§ Work item
Return each line of the data below exactly, omitting any pictures.

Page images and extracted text
• • • • •
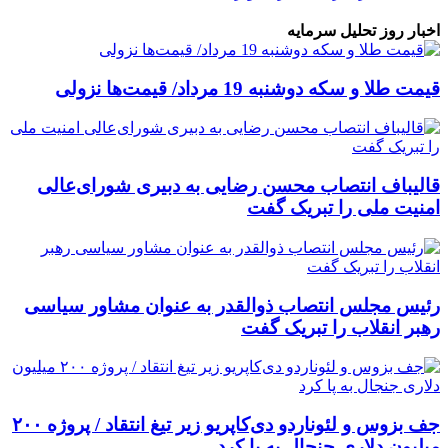
اخبار روز تحلیل سرمایه
قیمت طلا و سکه دوشنبه 19 مرداد/ قیمت‌ها نزولی
قالیباف انتصاب محسن رضایی به دبیری شورای‌عالی
امنیت ملی را تبریک گفت
رئیس مجلس انتصاب ذوالقدر به عنوان مشاور سیاسی
رهبر انقلاب را تبریک گفت
جف بزوس و لئوناردو دی‌کاپریو زیر تیغ انتقاد / پروژه ۲۰۰
میلیون دلاری جنجال به پا کرد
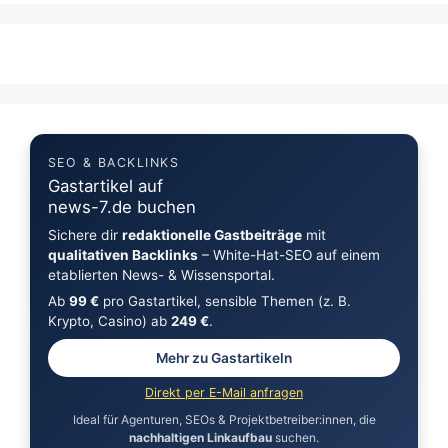
SEO & BACKLINKS
Gastartikel auf
news-7.de buchen
Sichere dir
redaktionelle Gastbeiträge
mit
qualitativen Backlinks
– White-Hat-SEO auf einem
etablierten News- & Wissensportal.
Ab
99 €
pro Gastartikel, sensible Themen (z. B.
Krypto, Casino) ab
249 €
.
Mehr zu Gastartikeln
Direkt per E-Mail anfragen
Ideal für Agenturen, SEOs & Projektbetreiber:innen, die
nachhaltigen Linkaufbau
suchen.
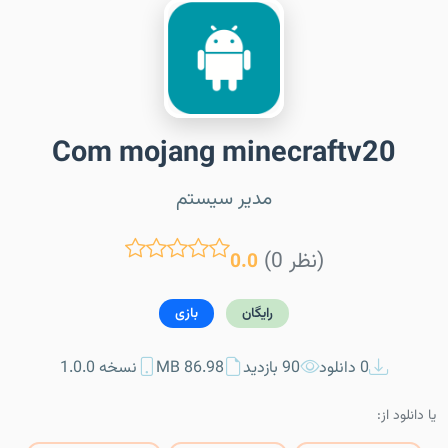
Com mojang minecraftv20
مدیر سیستم
(0 نظر)
0.0
رایگان
بازی
0 دانلود
90 بازدید
86.98 MB
نسخه 1.0.0
یا دانلود از:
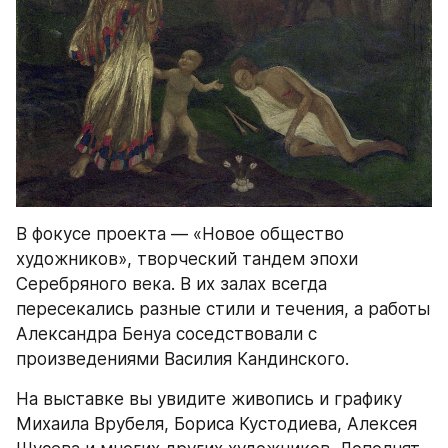
В фокусе проекта — «Новое общество 
художников», творческий тандем эпохи 
Серебряного века. В их залах всегда 
пересекались разные стили и течения, а работы 
Александра Бенуа соседствовали с 
произведениями Василия Кандинского.
На выставке вы увидите живопись и графику 
Михаила Врубеля, Бориса Кустодиева, Алексея 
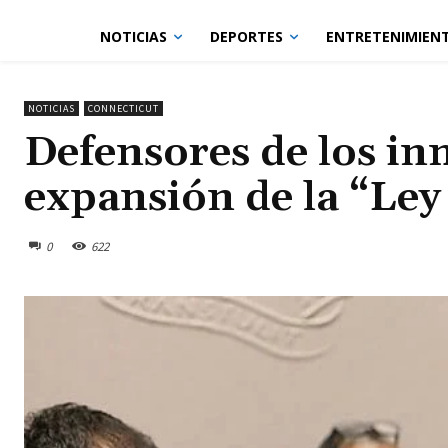
NOTICIAS
DEPORTES
ENTRETENIMIEN
NOTICIAS
CONNECTICUT
Defensores de los in
expansión de la “Ley
0
622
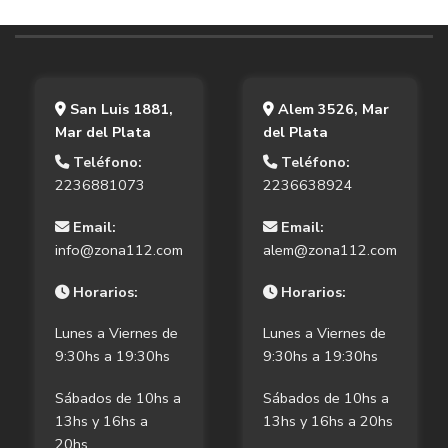
San Luis 1881,
Alem 3526, Mar
Mar del Plata
del Plata
Teléfono:
Teléfono:
2236881073
2236638924
Email:
Email:
info@zona112.com
alem@zona112.com
Horarios:
Horarios:
Lunes a Viernes de
Lunes a Viernes de
9:30hs a 19:30hs
9:30hs a 19:30hs
Sábados de 10hs a
Sábados de 10hs a
13hs y 16hs a
13hs y 16hs a 20hs
20hs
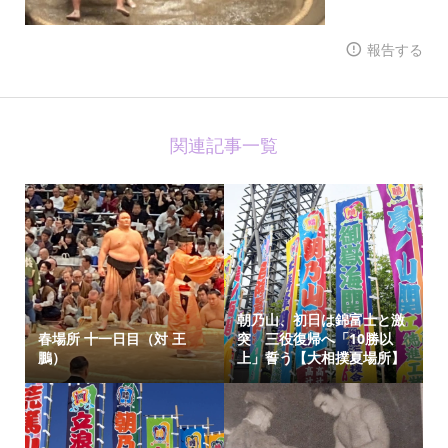
報告する
関連記事一覧
朝乃山、初日は錦富士と激
春場所 十一日目（対 王
突 三役復帰へ「10勝以
鵬）
上」誓う【大相撲夏場所】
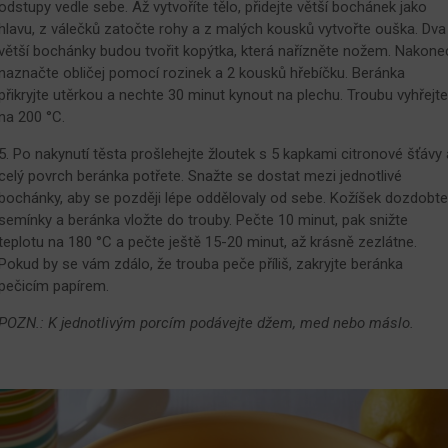
odstupy vedle sebe. Až vytvoříte tělo, přidejte větší bochánek jako
hlavu, z válečků zatočte rohy a z malých kousků vytvořte ouška. Dva
větší bochánky budou tvořit kopýtka, která nařízněte nožem. Nakone
naznačte obličej pomocí rozinek a 2 kousků hřebíčku. Beránka
přikryjte utěrkou a nechte 30 minut kynout na plechu. Troubu vyhřejte
na 200 °C.
5. Po nakynutí těsta prošlehejte žloutek s 5 kapkami citronové šťávy 
celý povrch beránka potřete. Snažte se dostat mezi jednotlivé
bochánky, aby se později lépe oddělovaly od sebe. Kožíšek dozdobte
semínky a beránka vložte do trouby. Pečte 10 minut, pak snižte
teplotu na 180 °C a pečte ještě 15-20 minut, až krásně zezlátne.
Pokud by se vám zdálo, že trouba peče příliš, zakryjte beránka
pečicím papírem.
POZN.: K jednotlivým porcím podávejte džem, med nebo máslo.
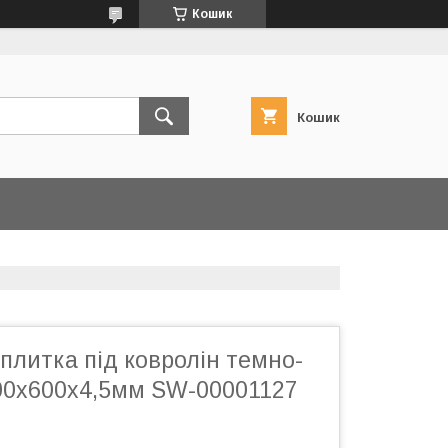
Кошик
Кошик
плитка під ковролін темно-
00х600х4,5мм SW-00001127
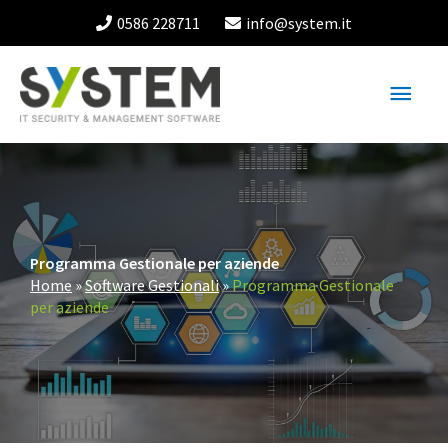
Vai
0586 228711
info@system.it
al
contenuto
Menu
princ
Programma Gestionale per aziende
Home
»
Software Gestionali
»
Programma Gestionale
per aziende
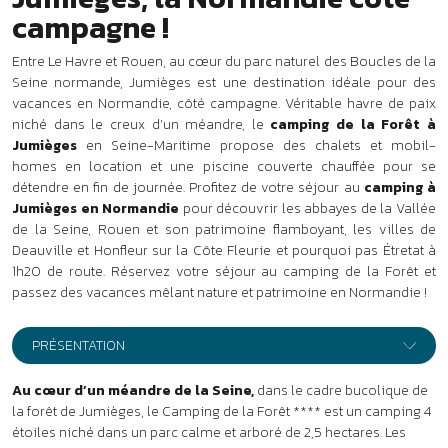
1h20 de route. Réservez votre séjour au camping de la Forêt et
passez des vacances mêlant nature et patrimoine en Normandie !
PRÉSENTATION
Au cœur d’un méandre de la Seine,
dans le cadre bucolique de
la forêt de Jumièges, le Camping de la Forêt **** est un camping 4
étoiles niché dans un parc calme et arboré de 2,5 hectares. Les
premiers commerces sont à 1 km. Supermarché à 9 km.
Votre camping à Jumièges
Séjour en location
Des logements répartis dans un grand parc verdoyant.
•
Chalet bois 4 pers. - env. 29 m² :
séjour avec coin cuisine
équipé, chambre avec 1 lit double, chambre avec 2 lits superposés.
TV. Terrasse couverte avec salon de jardin.
•
Mobil-home Bonsaï 2 pers. - env. 20 m² :
séjour avec coin
cuisine équipé, chambre avec 1 lit double. TV. Terrasse semi-
couverte avec salon de jardin.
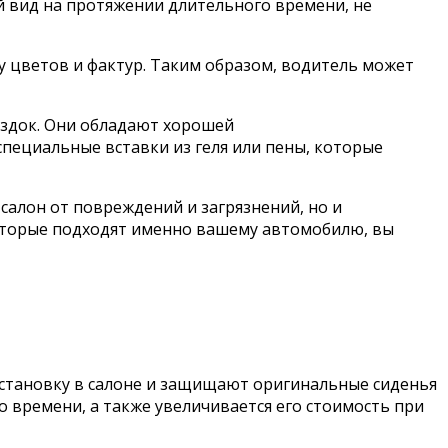
й вид на протяжении длительного времени, не
 цветов и фактур. Таким образом, водитель может
ездок. Они обладают хорошей
пециальные вставки из геля или пены, которые
алон от повреждений и загрязнений, но и
оторые подходят именно вашему автомобилю, вы
бстановку в салоне и защищают оригинальные сиденья
о времени, а также увеличивается его стоимость при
• • • • •
§ Answer below
اخبار روز تحلیل سرمایه
قیمت طلا و سکه دوشنبه 19 مرداد/ قیمت‌ها نزولی
قالیباف انتصاب محسن رضایی به دبیری شورای‌عالی
امنیت ملی را تبریک گفت
رئیس مجلس انتصاب ذوالقدر به عنوان مشاور سیاسی
رهبر انقلاب را تبریک گفت
جف بزوس و لئوناردو دی‌کاپریو زیر تیغ انتقاد / پروژه ۲۰۰
میلیون دلاری جنجال به پا کرد
SEO & BACKLINKS
Gastartikel auf
news-7.de buchen
Sichere dir
redaktionelle Gastbeiträge
mit
qualitativen Backlinks
– White-Hat-SEO auf einem
etablierten News- & Wissensportal.
Ab
99 €
pro Gastartikel, sensible Themen (z. B.
Krypto, Casino) ab
249 €
.
Mehr zu Gastartikeln
Direkt per E-Mail anfragen
Ideal für Agenturen, SEOs & Projektbetreiber:innen, die
nachhaltigen Linkaufbau
suchen.
Com mojang minecraftv20
مدیر سیستم
(0 نظر)
0.0
رایگان
بازی
0 دانلود
90 بازدید
86.98 MB
نسخه 1.0.0
یا دانلود از:
В фокусе проекта — «Новое общество 
художников», творческий тандем эпохи 
Серебряного века. В их залах всегда 
пересекались разные стили и течения, а работы 
Александра Бенуа соседствовали с 
произведениями Василия Кандинского.
На выставке вы увидите живопись и графику 
Михаила Врубеля, Бориса Кустодиева, Алексея 
NOTICIAS
DEPORTES
ENTRETENIMIEN
NOTICIAS
CONNECTICUT
Defensores de los in
expansión de la “Ley
0
622
San Luis 1881,
Alem 3526, Mar
Mar del Plata
del Plata
Teléfono:
Teléfono:
2236881073
2236638924
Email:
Email:
info@zona112.com
alem@zona112.com
Horarios:
Horarios:
Lunes a Viernes de
Lunes a Viernes de
9:30hs a 19:30hs
9:30hs a 19:30hs
Sábados de 10hs a
Sábados de 10hs a
13hs y 16hs a
13hs y 16hs a 20hs
20hs
報告する
関連記事一覧
朝乃山、初日は錦富士と激
春場所 十一日目（対 王
突 三役復帰へ「10勝以
鵬）
上」誓う【大相撲夏場所】
odstupy vedle sebe. Až vytvoříte tělo, přidejte větší bochánek jako
hlavu, z válečků zatočte rohy a z malých kousků vytvořte ouška. Dva
větší bochánky budou tvořit kopýtka, která nařízněte nožem. Nakone
naznačte obličej pomocí rozinek a 2 kousků hřebíčku. Beránka
přikryjte utěrkou a nechte 30 minut kynout na plechu. Troubu vyhřejte
na 200 °C.
5. Po nakynutí těsta prošlehejte žloutek s 5 kapkami citronové šťávy 
celý povrch beránka potřete. Snažte se dostat mezi jednotlivé
bochánky, aby se později lépe oddělovaly od sebe. Kožíšek dozdobte
semínky a beránka vložte do trouby. Pečte 10 minut, pak snižte
teplotu na 180 °C a pečte ještě 15-20 minut, až krásně zezlátne.
Pokud by se vám zdálo, že trouba peče příliš, zakryjte beránka
pečicím papírem.
POZN.: K jednotlivým porcím podávejte džem, med nebo máslo.
Кошик
Кошик
плитка під ковролін темно-
00х600х4,5мм SW-00001127
Vai
0586 228711
info@system.it
al
contenuto
Menu
princ
Programma Gestionale per aziende
Home
»
Software Gestionali
»
Programma Gestionale
per aziende
1h20 de route. Réservez votre séjour au camping de la Forêt et
passez des vacances mêlant nature et patrimoine en Normandie !
PRÉSENTATION
Au cœur d’un méandre de la Seine,
dans le cadre bucolique de
la forêt de Jumièges, le Camping de la Forêt **** est un camping 4
étoiles niché dans un parc calme et arboré de 2,5 hectares. Les
premiers commerces sont à 1 km. Supermarché à 9 km.
Votre camping à Jumièges
Séjour en location
Des logements répartis dans un grand parc verdoyant.
•
Chalet bois 4 pers. - env. 29 m² :
séjour avec coin cuisine
équipé, chambre avec 1 lit double, chambre avec 2 lits superposés.
TV. Terrasse couverte avec salon de jardin.
•
Mobil-home Bonsaï 2 pers. - env. 20 m² :
séjour avec coin
cuisine équipé, chambre avec 1 lit double. TV. Terrasse semi-
couverte avec salon de jardin.
й вид на протяжении длительного времени, не
 цветов и фактур. Таким образом, водитель может
ездок. Они обладают хорошей
пециальные вставки из геля или пены, которые
алон от повреждений и загрязнений, но и
оторые подходят именно вашему автомобилю, вы
бстановку в салоне и защищают оригинальные сиденья
о времени, а также увеличивается его стоимость при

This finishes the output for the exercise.